With much hoopla surrounding the World Series and the emphasis on geek-y ways to improve Baseball (a la Moneyball), America’s favorite pastime is often swept up by superstition. It was once believed, perhaps still by Old-Timers, that the farther you could spit the more cut-out you were to play ball.

Pitchers, hoping to—for once in their careers—throw the perfect game, did everything from chewing on pieces of black licorice to exercising at precise times of the day. Baseball has long had a collection of player rituals and unspoken commandments. Now, however, baseball finds itself in a craze over performance-enhancing jewelry.
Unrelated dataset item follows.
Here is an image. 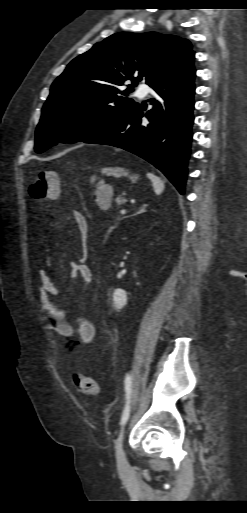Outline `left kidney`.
Here are the masks:
<instances>
[{"instance_id": "1", "label": "left kidney", "mask_w": 247, "mask_h": 513, "mask_svg": "<svg viewBox=\"0 0 247 513\" xmlns=\"http://www.w3.org/2000/svg\"><path fill=\"white\" fill-rule=\"evenodd\" d=\"M127 303L126 292L122 289H116L113 293V304L116 309L123 308Z\"/></svg>"}]
</instances>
Players from pitching prodigy, Tim Lincecum, to retired veteran, Randy Johnson, sport these bracelets and necklaces which are infused with Titanium and Gold nano-particles. The company that produces these mystical trinkets is Phiten.

“The core of Phiten technology is in our Aqua Metals,” reads the company’s website.

Phiten claims that their products “emit energy, improving bioelectric current at the cellular level—blood cells carry more oxygen, muscle cells fire with more intensity.” What’s the beauty of it all? It doesn’t actually work.

Well, not exactly the way Phiten intends it.

While no science can actually support the performance-enhancing claims of Phiten’s products, there’s a considerable amount of reasoning behind the “placebo effect” caused by them. The placebo effect is—in a word—a sham. It involves giving a patient or consumer a false version of an actual drug or treatment (or even surgery) in order to create a “perceived or actual improvement in a medical condition.”

Phiten’s bracelets do the very same thing. Just by making the claim that the wearer of one of Phiten’s bracelets is enough to help one steal the extra base produces positive results.